Using a CAS we obtain for $g(u,v,w)$ an expression having denominator $u^4v^8w^{12}$ and its numerator is $m(u,v,w)$ where $$m(u,v,w)=u^8v^{16}w^{24}+(v^4-w^4)[u^7v^{10}w^9+uv^2w^{11}] \\ +u^6v^4w^{10}-u^2v^{12}w^{14}-1.$$ If now it happens that $v \ge w$ the value of $m$ is easily seen to be nonnegative, since (recall $u,v,w \ge 1$) the first term dominates the variable subtracted one, and also clearly $u^6v^4w^{10}-1 \ge 0.$

The remaining case is that in which $v<w,$ and I could see no slick way to complete this case.
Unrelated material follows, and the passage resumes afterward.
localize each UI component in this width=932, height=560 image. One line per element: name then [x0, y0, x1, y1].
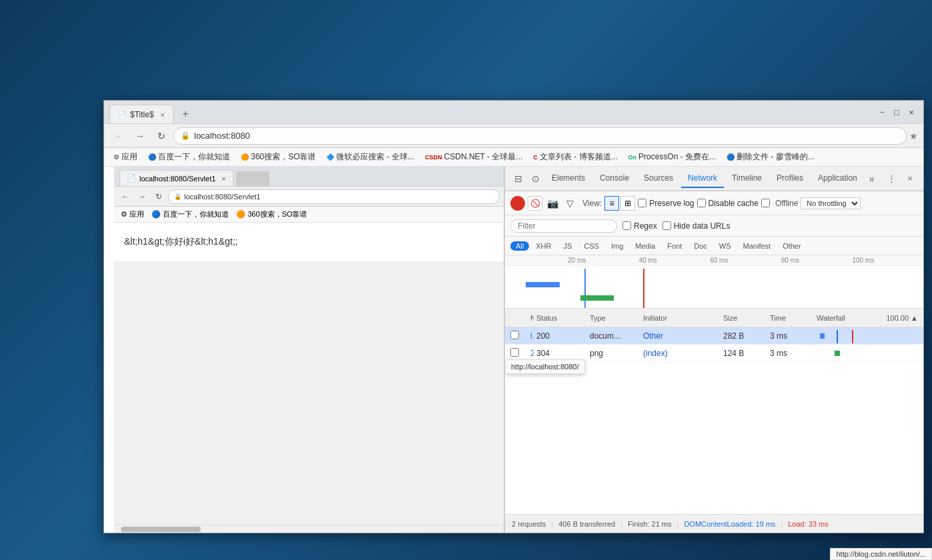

However it is indeed provable by defining (after changing the variables for no good reason but my notes) the polynomial $h(x,y,t)=m(x,y,y+t).$ So here $t$ is measuring the extent by which the third of $u,v,w$ exceeds the second, to reflect we're looking at the remaining case $v<w.$ When this $h(x,y,t)$ is expanded into a polynomial in $t$ of degree 24, with coefficients each polynomials in $x$ and $y$, it is fairly easy to see these coefficients are each nonnegative, though admittedly tedious. For example the coefficient of $t^4$ is $$xy^{10}(10626x^7y^{26}-589x^6y^9+210x^5-1001xy^{12}-1035y^3).$$ Here the first term dominates the subtracted ones in terms of each of its exponents exceeding those of other terms, and also (rather clearly in this case) the coefficient contribution from the first term more than offsets that of the subtracted terms. It goes the same for all the other terms, I just don't know if anyone wants me to type it all in (I'd rather not).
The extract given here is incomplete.